Effective brainstorming requires a fair amount of preparation. Indeed, when I’m asked to facilitate a team, I’m quick to refuse unless I understand the business, its problems and needs. That means that I’ll do a fair amount of information gathering before the team meetings (note the plural—meetings). Furthermore, when facilitating it’s important for me to keep checking my information with the team in order to keep myself and them on target. Structure for the sessions is terrifically important, even imperative. So, here are seven steps for brainstorming, adapted from the Coynes, that really will work:
- Shape the decision criteria. For example, dwelling on products or IT changes that the company won’t fund is a waste of time. Talking to senior managers to gain the criteria BEFORE the team meetings is an excellent use of time. It’ll make the team far more focused and productive.
- Focus on the right questions. Decades of research on questions for your team to explore have been found to be an imperative.

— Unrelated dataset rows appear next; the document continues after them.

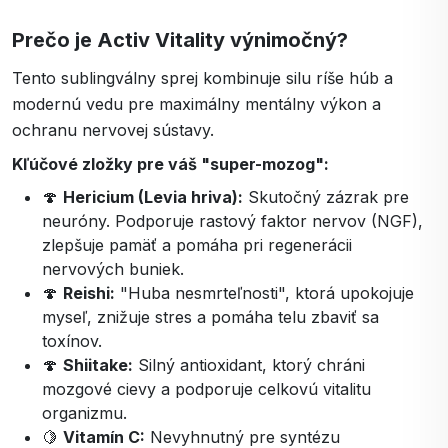
Prečo je Activ Vitality výnimočný?
Tento sublingválny sprej kombinuje silu ríše húb a
modernú vedu pre maximálny mentálny výkon a
ochranu nervovej sústavy.
Kľúčové zložky pre váš "super-mozog":
🍄
Hericium (Levia hriva):
Skutočný zázrak pre
neuróny. Podporuje rastový faktor nervov (NGF),
zlepšuje pamäť a pomáha pri regenerácii
nervových buniek.
🍄
Reishi:
"Huba nesmrteľnosti", ktorá upokojuje
myseľ, znižuje stres a pomáha telu zbaviť sa
toxínov.
🍄
Shiitake:
Silný antioxidant, ktorý chráni
mozgové cievy a podporuje celkovú vitalitu
organizmu.
🍋
Vitamín C:
Nevyhnutný pre syntézu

And that’s not easy. The trick is to get the right questions. As the Coynes suggest, questions should force the participants to new, unfamiliar perspectives. The second trick is to limit the topics for the team to explore, without being so restrictive that it forces the answers. For example, my architectural clients worked with a question such as “What are the key client mental models, that if diffused, will provide us with the most opportunities?” (We found that there were only five recurring models held by a base of more than 25 different clients, making it possible to create change conversations that brought architectural success.)
- Pick the right people. In other words, the only people of value are those that can answer the questions you’ve structured. You want “in-the-trenches” team members. Putting people on that architectural team that didn’t relate regularly with clients and construction people would be farcical. They wouldn’t understand what was going on.

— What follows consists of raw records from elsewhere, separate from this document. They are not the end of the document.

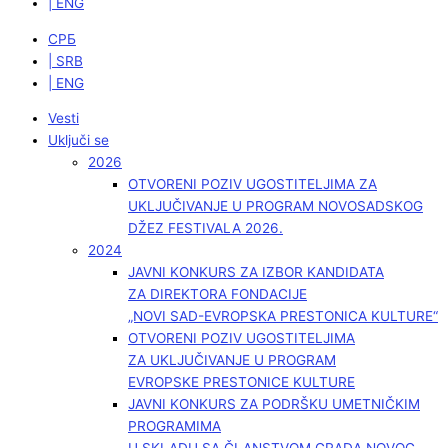
| ENG
СРБ
| SRB
| ENG
Vesti
Uključi se
2026
OTVORENI POZIV UGOSTITELJIMA ZA
UKLJUČIVANJE U PROGRAM NOVOSADSKOG
DŽEZ FESTIVALA 2026.
2024
JAVNI KONKURS ZA IZBOR KANDIDATA
ZA DIREKTORA FONDACIJE
„NOVI SAD-EVROPSKA PRESTONICA KULTURE“
OTVORENI POZIV UGOSTITELJIMA
ZA UKLJUČIVANJE U PROGRAM
EVROPSKE PRESTONICE KULTURE
JAVNI KONKURS ZA PODRŠKU UMETNIČKIM
PROGRAMIMA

- Small groups are an absolute necessity. The old research was that once a group got beyond 13 people, you were done for. We’ve found that 5 or 6 in a team is maximum. That way everyone has to talk and weigh in on ideas. They’re forced to speak up and the team is not so large that any would be fearful or hide. Although usually bosses get in the way, I’ve coached them so that they became peers and colleagues, rather than bosses. It can work, but it’ll take some time. Big mouths get shut down pretty quickly in a structured group.
- It’s not fast and furious. In structured brainstorming you may work with no more than two or three ideas over a period of an hour and a half. Although the first few minutes may generate a lot of talk, it quickly settles into just a few issues. In fact, you may find yourself coming back to those issues at the next meeting, largely because participants have spent time on them between sessions. And you’ll find a couple members attacking ideas. That, too, is very useful.

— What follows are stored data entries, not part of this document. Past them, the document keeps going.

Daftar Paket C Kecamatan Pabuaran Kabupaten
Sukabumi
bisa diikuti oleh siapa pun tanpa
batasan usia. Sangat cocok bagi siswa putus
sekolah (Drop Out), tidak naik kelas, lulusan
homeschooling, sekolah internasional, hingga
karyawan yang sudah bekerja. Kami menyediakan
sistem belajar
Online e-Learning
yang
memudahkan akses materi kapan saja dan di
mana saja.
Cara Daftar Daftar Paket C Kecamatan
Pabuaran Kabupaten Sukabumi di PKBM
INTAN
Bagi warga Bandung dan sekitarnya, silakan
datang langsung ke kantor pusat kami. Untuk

- Narrow the ideas generated. Suppose you’ve gotten a lot of ideas. It’s important to let participants know that execs may have info they don’t. That means nothing is in concrete until there is exec feedback on them.
- Follow through—quickly. With the groups that I’ve worked with, it’s important to try on the ideas, review and adjust. Sometimes the success of an ideas means that we enlarge it. Other times, its failure means that we have to replace it. That’s all normal stuff.